Mr. Letren's argument that he may continue to be held personalis liable under the Note if some other person or entity is indeed in possession of it is belied by the fact that he has received a discharge of this debt in bankruptcy, See In re: Neil F. Letren, No. 09-33378 (Bankr. D. Md. Mar. 10, 2010). Although pursuant to the discharge, creditors still had the right to enforce a valid lien against Mr. Letren's property, the discharge prohibited any attempt by a creditor to collect directly from Mr. Letren. See id. at ECF No. 32.

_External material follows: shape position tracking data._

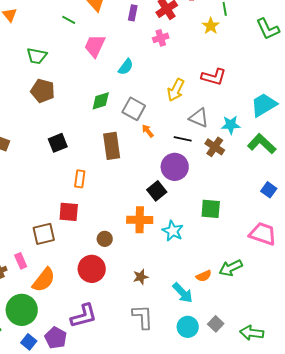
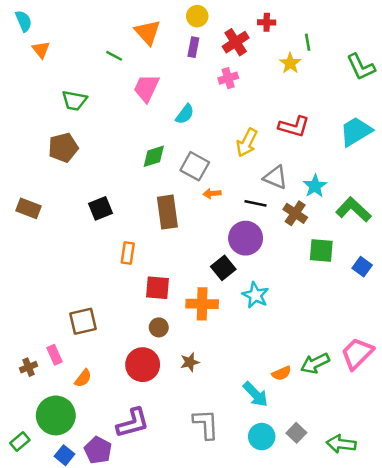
brown pentagon: (43, 91) -> (63, 148), moved, turned -30
cyan trapezoid: (264, 105) -> (356, 131), moved
cyan star: (231, 125) -> (315, 186), turned -30
orange arrow: (148, 131) -> (212, 193), turned -56
green square: (211, 209) -> (321, 251), moved
red square: (69, 212) -> (158, 288), moved
cyan star: (173, 231) -> (255, 295), moved
pink trapezoid: (263, 234) -> (357, 353), moved, turned -64
brown star: (141, 277) -> (190, 362), moved
orange semicircle: (44, 280) -> (83, 378), size x0.6

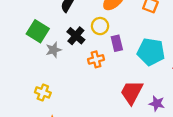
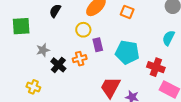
green square: (38, 31) -> (21, 26), moved, turned -36
black cross: (76, 36) -> (58, 65), moved

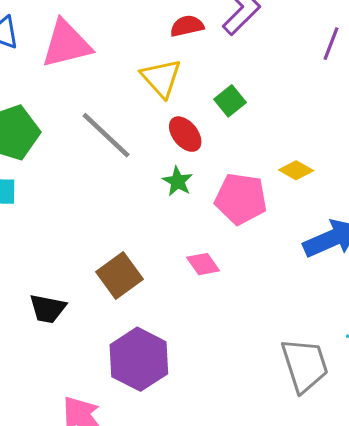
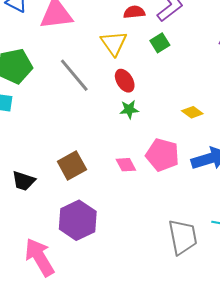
green square: (230, 101) -> (160, 43), moved
green star: (178, 181) -> (129, 109), moved, turned 30
pink pentagon: (241, 199) -> (162, 155), moved

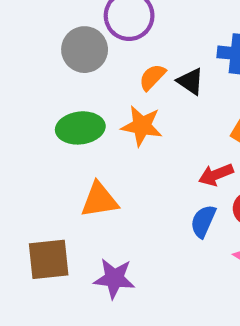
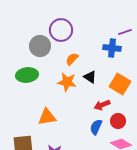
black triangle: (191, 81) -> (90, 77), moved
green ellipse: (80, 128) -> (27, 75), moved

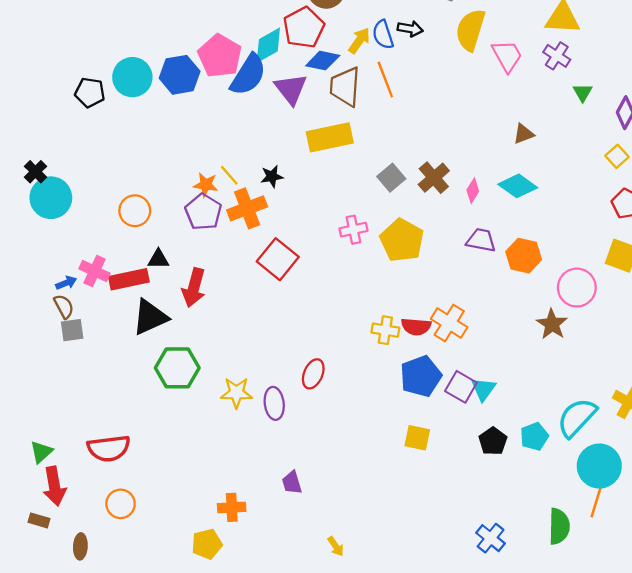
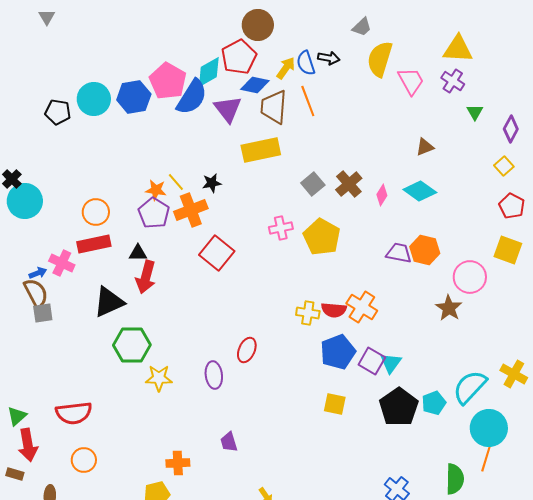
purple trapezoid: (481, 240) -> (399, 253), moved
black triangle: (158, 259) -> (138, 253), moved
red rectangle: (129, 279) -> (94, 244), moved
brown semicircle: (64, 306) -> (36, 293), size x1.4
yellow star: (236, 393) -> (159, 378), moved
black pentagon: (493, 441) -> (399, 407), size x1.6

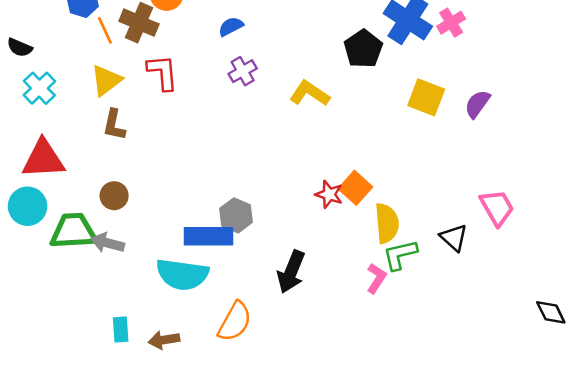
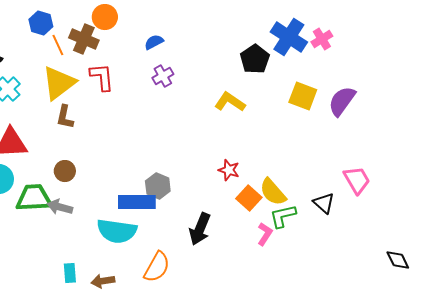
yellow triangle: (106, 80) -> (59, 83), size x1.4
yellow L-shape: (309, 93) -> (230, 102), moved
purple semicircle: (477, 104) -> (342, 101), size x1.4
orange square: (355, 188) -> (249, 198), moved
yellow semicircle: (387, 223) -> (273, 192), turned 144

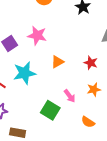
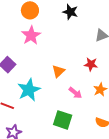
pink star: (37, 36) -> (31, 35), moved, turned -30
pink arrow: (70, 96) -> (75, 93), moved

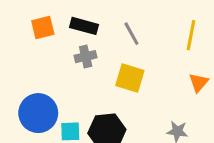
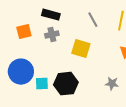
orange square: (43, 28) -> (24, 32), moved
gray line: (131, 34) -> (93, 20), moved

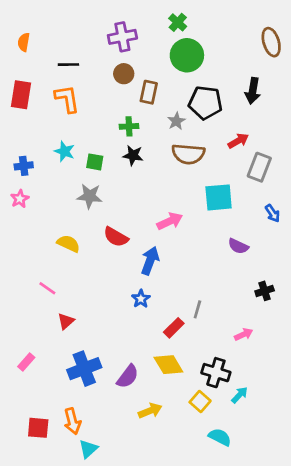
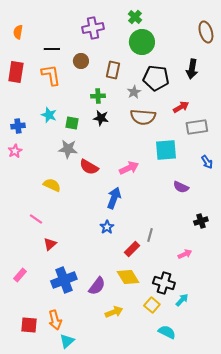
brown circle: (124, 74) -> (81, 61), moved
gray rectangle: (259, 167) -> (197, 127), turned 60
red semicircle: (116, 237) -> (89, 167), moved

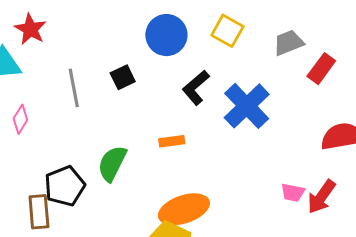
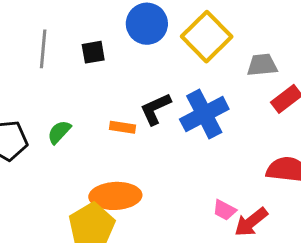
yellow square: (227, 31) -> (207, 37), size x1.5
black L-shape: (196, 88) -> (156, 109), moved
green semicircle: (112, 163) -> (59, 132), size x0.7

For this reason, Mr. Letren's argument that the Settlement Agreement is void and unenforceable against him because it was induced by fraud must fail. His only argument suggesting that the Settlement Agreement was induced by fraud is that Arch misrepresented that it was ever in possession of the Note, and his only basis for that conclusion is the fact that the Note has not been returned to him. See ECF No. 47 at 1, 3. But because that obligation under the Deed of Trust was extinguished by the Settlement Agreement, any inference Mr. Letren draws from the fact that the Note has not been returned to him does not support a claim of fraud.
Thus, all of Mr. Letren's claims in this action are barred by res judicata and the Settlement Agreement that was reached as a result of his prior lawsuits. Dismissal is therefore warranted with respect to his claims against Arch, SLS, and Mr. Goldberg.
In light of this conclusion, the Court need not consider the additional arguments raised by Defendants.
IV. CONCLUSION
For the foregoing reasons, Defendants' Arch and SLS's Motion to Dismiss, ECF No. 43, is GRANTED and Defendant Goldberg's Motion to Dismiss, ECF No. 52, is GRANTED. Plaintiff's claims against these Defendants are DISMISSED WITH PREJUDICE. Additionally, because there is nothing in the docket to indicate that Deutsche Bank or MERS have been properly served, the Court will issue an order to show cause within fourteen (14) days of the Court's Order why the Complaint should not be dismissed as to these Defendants pursuant to Fed. R. Civ. P. 4(m). A separate Order follows. Dated: March 25, 2016
Although the first dismissal of an action is ordinarily without prejudice, see Ostrzenski v. Seigel, 177 F.3d 245, 252-53 (4th Cir. 1999), this Court has discretion to dismiss an action with prejudice where "it is clear that amendment would be futile in light of the [complaint's] fundamental deficiencies[.]" Cozzarelli v. Inspire Pharm. Inc., 549 F.3d 618, 630 (4th Cir. 2008). Because the litigation of Mr. Letren's prior actions to a final judgment poses a complete bar to his claims, any amendment of the Complaint alleging claims arising out of or related to the Settlement Agreement against Arch, SLS, Goldberg, or any other Parties to that Agreement would be futile.